* EXERCISE
Retype every entry word for word.

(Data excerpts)

"""

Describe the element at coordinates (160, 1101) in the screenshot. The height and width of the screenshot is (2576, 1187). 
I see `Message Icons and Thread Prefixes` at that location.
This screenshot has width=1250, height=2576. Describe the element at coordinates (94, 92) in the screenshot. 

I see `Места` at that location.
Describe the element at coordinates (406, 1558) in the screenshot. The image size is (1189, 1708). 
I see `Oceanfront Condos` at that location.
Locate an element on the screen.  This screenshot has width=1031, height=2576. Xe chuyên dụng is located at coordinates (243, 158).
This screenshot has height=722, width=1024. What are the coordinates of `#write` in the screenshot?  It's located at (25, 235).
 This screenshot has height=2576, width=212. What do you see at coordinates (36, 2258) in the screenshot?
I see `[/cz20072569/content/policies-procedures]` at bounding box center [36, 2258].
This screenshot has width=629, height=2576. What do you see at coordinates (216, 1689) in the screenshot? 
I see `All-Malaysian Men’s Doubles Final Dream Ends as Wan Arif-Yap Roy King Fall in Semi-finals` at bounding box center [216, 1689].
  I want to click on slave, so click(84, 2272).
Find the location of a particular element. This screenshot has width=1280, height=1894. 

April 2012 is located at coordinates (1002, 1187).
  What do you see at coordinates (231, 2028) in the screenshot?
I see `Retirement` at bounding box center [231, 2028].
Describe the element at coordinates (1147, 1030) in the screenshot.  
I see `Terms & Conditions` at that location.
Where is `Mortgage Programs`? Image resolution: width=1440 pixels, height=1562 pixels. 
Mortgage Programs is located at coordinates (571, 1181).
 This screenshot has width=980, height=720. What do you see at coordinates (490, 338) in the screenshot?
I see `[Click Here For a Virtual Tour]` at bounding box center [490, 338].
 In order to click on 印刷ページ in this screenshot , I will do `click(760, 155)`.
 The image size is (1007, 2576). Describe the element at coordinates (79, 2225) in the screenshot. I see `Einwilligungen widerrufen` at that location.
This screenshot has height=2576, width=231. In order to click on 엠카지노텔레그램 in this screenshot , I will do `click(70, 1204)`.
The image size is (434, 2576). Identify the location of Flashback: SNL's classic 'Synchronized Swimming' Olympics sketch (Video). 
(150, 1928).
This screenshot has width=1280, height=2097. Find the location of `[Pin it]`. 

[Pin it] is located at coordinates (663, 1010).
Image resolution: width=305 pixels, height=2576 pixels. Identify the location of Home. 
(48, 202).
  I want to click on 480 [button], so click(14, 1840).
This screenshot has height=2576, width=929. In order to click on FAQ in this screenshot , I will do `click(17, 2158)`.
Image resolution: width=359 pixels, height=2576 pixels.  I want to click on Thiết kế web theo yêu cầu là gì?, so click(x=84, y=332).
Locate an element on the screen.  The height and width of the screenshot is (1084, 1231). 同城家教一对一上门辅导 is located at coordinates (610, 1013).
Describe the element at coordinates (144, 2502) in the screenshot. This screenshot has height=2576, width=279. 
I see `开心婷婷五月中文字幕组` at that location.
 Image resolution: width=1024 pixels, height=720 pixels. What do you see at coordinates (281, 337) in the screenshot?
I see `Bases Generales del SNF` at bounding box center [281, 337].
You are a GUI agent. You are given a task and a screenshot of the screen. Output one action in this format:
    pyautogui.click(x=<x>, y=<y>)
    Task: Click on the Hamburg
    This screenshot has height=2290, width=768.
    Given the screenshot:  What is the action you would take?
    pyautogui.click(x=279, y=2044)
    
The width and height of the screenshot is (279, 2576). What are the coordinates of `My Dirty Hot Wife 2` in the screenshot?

"""

* WRITTEN ANSWER
Describe the element at coordinates (160, 1101) in the screenshot. The height and width of the screenshot is (2576, 1187). 
I see `Message Icons and Thread Prefixes` at that location.
This screenshot has width=1250, height=2576. Describe the element at coordinates (94, 92) in the screenshot. 

I see `Места` at that location.
Describe the element at coordinates (406, 1558) in the screenshot. The image size is (1189, 1708). 
I see `Oceanfront Condos` at that location.
Locate an element on the screen.  This screenshot has width=1031, height=2576. Xe chuyên dụng is located at coordinates (243, 158).
This screenshot has height=722, width=1024. What are the coordinates of `#write` in the screenshot?  It's located at (25, 235).
 This screenshot has height=2576, width=212. What do you see at coordinates (36, 2258) in the screenshot?
I see `[/cz20072569/content/policies-procedures]` at bounding box center [36, 2258].
This screenshot has width=629, height=2576. What do you see at coordinates (216, 1689) in the screenshot? 
I see `All-Malaysian Men’s Doubles Final Dream Ends as Wan Arif-Yap Roy King Fall in Semi-finals` at bounding box center [216, 1689].
  I want to click on slave, so click(84, 2272).
Find the location of a particular element. This screenshot has width=1280, height=1894. 

April 2012 is located at coordinates (1002, 1187).
  What do you see at coordinates (231, 2028) in the screenshot?
I see `Retirement` at bounding box center [231, 2028].
Describe the element at coordinates (1147, 1030) in the screenshot.  
I see `Terms & Conditions` at that location.
Where is `Mortgage Programs`? Image resolution: width=1440 pixels, height=1562 pixels. 
Mortgage Programs is located at coordinates (571, 1181).
 This screenshot has width=980, height=720. What do you see at coordinates (490, 338) in the screenshot?
I see `[Click Here For a Virtual Tour]` at bounding box center [490, 338].
 In order to click on 印刷ページ in this screenshot , I will do `click(760, 155)`.
 The image size is (1007, 2576). Describe the element at coordinates (79, 2225) in the screenshot. I see `Einwilligungen widerrufen` at that location.
This screenshot has height=2576, width=231. In order to click on 엠카지노텔레그램 in this screenshot , I will do `click(70, 1204)`.
The image size is (434, 2576). Identify the location of Flashback: SNL's classic 'Synchronized Swimming' Olympics sketch (Video). 
(150, 1928).
This screenshot has width=1280, height=2097. Find the location of `[Pin it]`. 

[Pin it] is located at coordinates (663, 1010).
Image resolution: width=305 pixels, height=2576 pixels. Identify the location of Home. 
(48, 202).
  I want to click on 480 [button], so click(14, 1840).
This screenshot has height=2576, width=929. In order to click on FAQ in this screenshot , I will do `click(17, 2158)`.
Image resolution: width=359 pixels, height=2576 pixels.  I want to click on Thiết kế web theo yêu cầu là gì?, so click(x=84, y=332).
Locate an element on the screen.  The height and width of the screenshot is (1084, 1231). 同城家教一对一上门辅导 is located at coordinates (610, 1013).
Describe the element at coordinates (144, 2502) in the screenshot. This screenshot has height=2576, width=279. 
I see `开心婷婷五月中文字幕组` at that location.
 Image resolution: width=1024 pixels, height=720 pixels. What do you see at coordinates (281, 337) in the screenshot?
I see `Bases Generales del SNF` at bounding box center [281, 337].
You are a GUI agent. You are given a task and a screenshot of the screen. Output one action in this format:
    pyautogui.click(x=<x>, y=<y>)
    Task: Click on the Hamburg
    This screenshot has height=2290, width=768.
    Given the screenshot:  What is the action you would take?
    pyautogui.click(x=279, y=2044)
    
The width and height of the screenshot is (279, 2576). What are the coordinates of `My Dirty Hot Wife 2` in the screenshot?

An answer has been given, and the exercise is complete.